_Task to carry out_
Leaving nothing out, set down all the data exactly.

_Material for this exercise_

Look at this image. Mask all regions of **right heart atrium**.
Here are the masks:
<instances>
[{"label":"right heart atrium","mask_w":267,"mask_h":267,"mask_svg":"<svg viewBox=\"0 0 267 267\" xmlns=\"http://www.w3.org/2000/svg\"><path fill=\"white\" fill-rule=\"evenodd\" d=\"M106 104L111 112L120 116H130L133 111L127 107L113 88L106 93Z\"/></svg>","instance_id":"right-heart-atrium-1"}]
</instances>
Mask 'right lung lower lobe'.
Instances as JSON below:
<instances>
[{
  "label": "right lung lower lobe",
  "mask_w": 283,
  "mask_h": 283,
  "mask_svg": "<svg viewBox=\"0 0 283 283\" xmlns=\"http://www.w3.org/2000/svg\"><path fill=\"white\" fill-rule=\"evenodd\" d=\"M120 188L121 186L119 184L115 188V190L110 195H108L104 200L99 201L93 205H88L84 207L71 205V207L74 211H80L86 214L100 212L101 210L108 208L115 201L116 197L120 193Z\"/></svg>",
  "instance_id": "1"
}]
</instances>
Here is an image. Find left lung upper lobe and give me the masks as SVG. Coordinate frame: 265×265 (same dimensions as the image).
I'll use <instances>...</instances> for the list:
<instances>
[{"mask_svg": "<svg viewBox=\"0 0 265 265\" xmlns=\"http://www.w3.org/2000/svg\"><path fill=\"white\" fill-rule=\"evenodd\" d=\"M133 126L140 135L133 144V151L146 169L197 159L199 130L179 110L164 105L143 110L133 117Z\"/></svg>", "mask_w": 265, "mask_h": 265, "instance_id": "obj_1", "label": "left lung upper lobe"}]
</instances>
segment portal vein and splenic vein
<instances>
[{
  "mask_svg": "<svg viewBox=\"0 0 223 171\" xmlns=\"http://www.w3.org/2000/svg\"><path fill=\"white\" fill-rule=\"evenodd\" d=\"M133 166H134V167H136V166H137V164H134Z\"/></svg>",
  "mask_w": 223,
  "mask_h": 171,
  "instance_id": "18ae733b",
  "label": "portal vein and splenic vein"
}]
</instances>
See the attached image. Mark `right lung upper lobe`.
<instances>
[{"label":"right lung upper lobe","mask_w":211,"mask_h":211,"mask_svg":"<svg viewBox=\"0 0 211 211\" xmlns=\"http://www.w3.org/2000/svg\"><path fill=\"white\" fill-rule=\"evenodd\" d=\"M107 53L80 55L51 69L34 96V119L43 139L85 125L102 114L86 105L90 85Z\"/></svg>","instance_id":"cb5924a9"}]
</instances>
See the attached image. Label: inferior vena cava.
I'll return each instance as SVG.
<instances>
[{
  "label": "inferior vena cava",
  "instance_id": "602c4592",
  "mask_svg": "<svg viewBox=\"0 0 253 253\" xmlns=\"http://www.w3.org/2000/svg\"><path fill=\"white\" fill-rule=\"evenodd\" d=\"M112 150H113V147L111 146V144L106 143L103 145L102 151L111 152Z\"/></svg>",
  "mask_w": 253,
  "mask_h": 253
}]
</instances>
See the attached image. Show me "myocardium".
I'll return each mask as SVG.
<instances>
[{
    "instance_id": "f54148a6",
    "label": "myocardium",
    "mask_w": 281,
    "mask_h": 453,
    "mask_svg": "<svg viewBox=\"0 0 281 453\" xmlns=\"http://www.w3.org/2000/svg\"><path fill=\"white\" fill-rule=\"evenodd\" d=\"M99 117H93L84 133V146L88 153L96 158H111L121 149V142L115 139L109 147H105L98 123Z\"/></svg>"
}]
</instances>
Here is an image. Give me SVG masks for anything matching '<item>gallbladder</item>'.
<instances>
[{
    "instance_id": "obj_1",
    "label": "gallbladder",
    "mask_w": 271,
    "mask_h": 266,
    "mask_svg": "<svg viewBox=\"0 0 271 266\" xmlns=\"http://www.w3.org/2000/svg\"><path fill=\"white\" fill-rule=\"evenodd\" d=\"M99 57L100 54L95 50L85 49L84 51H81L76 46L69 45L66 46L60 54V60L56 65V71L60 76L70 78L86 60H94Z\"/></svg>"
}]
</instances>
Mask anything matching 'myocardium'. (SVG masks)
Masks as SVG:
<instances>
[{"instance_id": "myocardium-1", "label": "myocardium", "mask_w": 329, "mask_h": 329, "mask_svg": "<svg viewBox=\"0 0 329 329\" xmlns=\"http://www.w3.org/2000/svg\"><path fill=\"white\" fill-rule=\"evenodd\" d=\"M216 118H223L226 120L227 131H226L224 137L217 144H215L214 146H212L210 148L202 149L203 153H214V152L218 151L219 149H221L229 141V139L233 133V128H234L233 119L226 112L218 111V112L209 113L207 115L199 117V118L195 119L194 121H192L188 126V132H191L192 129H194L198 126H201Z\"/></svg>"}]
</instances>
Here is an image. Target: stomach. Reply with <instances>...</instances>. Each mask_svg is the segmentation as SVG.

_Problem solution_
Look at this image. Mask all regions of **right heart atrium**.
Here are the masks:
<instances>
[{"label":"right heart atrium","mask_w":267,"mask_h":267,"mask_svg":"<svg viewBox=\"0 0 267 267\" xmlns=\"http://www.w3.org/2000/svg\"><path fill=\"white\" fill-rule=\"evenodd\" d=\"M106 104L111 112L120 116H130L133 111L127 107L113 88L106 93Z\"/></svg>","instance_id":"right-heart-atrium-1"}]
</instances>
Mask 'right lung lower lobe'.
Instances as JSON below:
<instances>
[{
  "label": "right lung lower lobe",
  "mask_w": 283,
  "mask_h": 283,
  "mask_svg": "<svg viewBox=\"0 0 283 283\" xmlns=\"http://www.w3.org/2000/svg\"><path fill=\"white\" fill-rule=\"evenodd\" d=\"M120 188L121 186L119 184L115 188V190L110 195H108L104 200L99 201L93 205H88L84 207L71 205V207L74 211H80L86 214L100 212L101 210L108 208L115 201L116 197L120 193Z\"/></svg>",
  "instance_id": "1"
}]
</instances>
Here is an image. Find left lung upper lobe and give me the masks as SVG. Coordinate frame: 265×265 (same dimensions as the image).
I'll use <instances>...</instances> for the list:
<instances>
[{"mask_svg": "<svg viewBox=\"0 0 265 265\" xmlns=\"http://www.w3.org/2000/svg\"><path fill=\"white\" fill-rule=\"evenodd\" d=\"M133 126L140 135L133 144V151L146 169L197 159L199 130L179 110L164 105L143 110L133 117Z\"/></svg>", "mask_w": 265, "mask_h": 265, "instance_id": "obj_1", "label": "left lung upper lobe"}]
</instances>
segment portal vein and splenic vein
<instances>
[{
  "mask_svg": "<svg viewBox=\"0 0 223 171\" xmlns=\"http://www.w3.org/2000/svg\"><path fill=\"white\" fill-rule=\"evenodd\" d=\"M133 166H134V167H136V166H137V164H134Z\"/></svg>",
  "mask_w": 223,
  "mask_h": 171,
  "instance_id": "18ae733b",
  "label": "portal vein and splenic vein"
}]
</instances>
See the attached image. Mark `right lung upper lobe`.
<instances>
[{"label":"right lung upper lobe","mask_w":211,"mask_h":211,"mask_svg":"<svg viewBox=\"0 0 211 211\" xmlns=\"http://www.w3.org/2000/svg\"><path fill=\"white\" fill-rule=\"evenodd\" d=\"M107 53L80 55L51 69L34 96V119L43 139L85 125L102 114L86 105L90 85Z\"/></svg>","instance_id":"cb5924a9"}]
</instances>
See the attached image. Label: inferior vena cava.
I'll return each instance as SVG.
<instances>
[{
  "label": "inferior vena cava",
  "instance_id": "602c4592",
  "mask_svg": "<svg viewBox=\"0 0 253 253\" xmlns=\"http://www.w3.org/2000/svg\"><path fill=\"white\" fill-rule=\"evenodd\" d=\"M112 150H113V147L111 146V144L106 143L103 145L102 151L111 152Z\"/></svg>",
  "mask_w": 253,
  "mask_h": 253
}]
</instances>
See the attached image. Show me "myocardium".
I'll return each mask as SVG.
<instances>
[{
    "instance_id": "f54148a6",
    "label": "myocardium",
    "mask_w": 281,
    "mask_h": 453,
    "mask_svg": "<svg viewBox=\"0 0 281 453\" xmlns=\"http://www.w3.org/2000/svg\"><path fill=\"white\" fill-rule=\"evenodd\" d=\"M99 117H93L84 133V146L88 153L96 158H111L121 149V142L115 139L109 147H105L98 123Z\"/></svg>"
}]
</instances>
Here is an image. Give me SVG masks for anything matching '<item>gallbladder</item>'.
<instances>
[{
    "instance_id": "obj_1",
    "label": "gallbladder",
    "mask_w": 271,
    "mask_h": 266,
    "mask_svg": "<svg viewBox=\"0 0 271 266\" xmlns=\"http://www.w3.org/2000/svg\"><path fill=\"white\" fill-rule=\"evenodd\" d=\"M99 57L100 54L95 50L85 49L84 51H81L76 46L69 45L66 46L60 54V60L56 65V71L60 76L70 78L86 60H94Z\"/></svg>"
}]
</instances>
Mask anything matching 'myocardium'. (SVG masks)
Masks as SVG:
<instances>
[{"instance_id": "myocardium-1", "label": "myocardium", "mask_w": 329, "mask_h": 329, "mask_svg": "<svg viewBox=\"0 0 329 329\" xmlns=\"http://www.w3.org/2000/svg\"><path fill=\"white\" fill-rule=\"evenodd\" d=\"M216 118H223L226 120L227 131H226L224 137L217 144H215L214 146H212L210 148L202 149L203 153H214V152L218 151L219 149H221L229 141V139L233 133V128H234L233 119L226 112L218 111V112L209 113L207 115L199 117V118L195 119L194 121H192L188 126V132H191L192 129H194L198 126H201Z\"/></svg>"}]
</instances>
Here is an image. Target: stomach. Reply with <instances>...</instances>. Each mask_svg is the segmentation as SVG.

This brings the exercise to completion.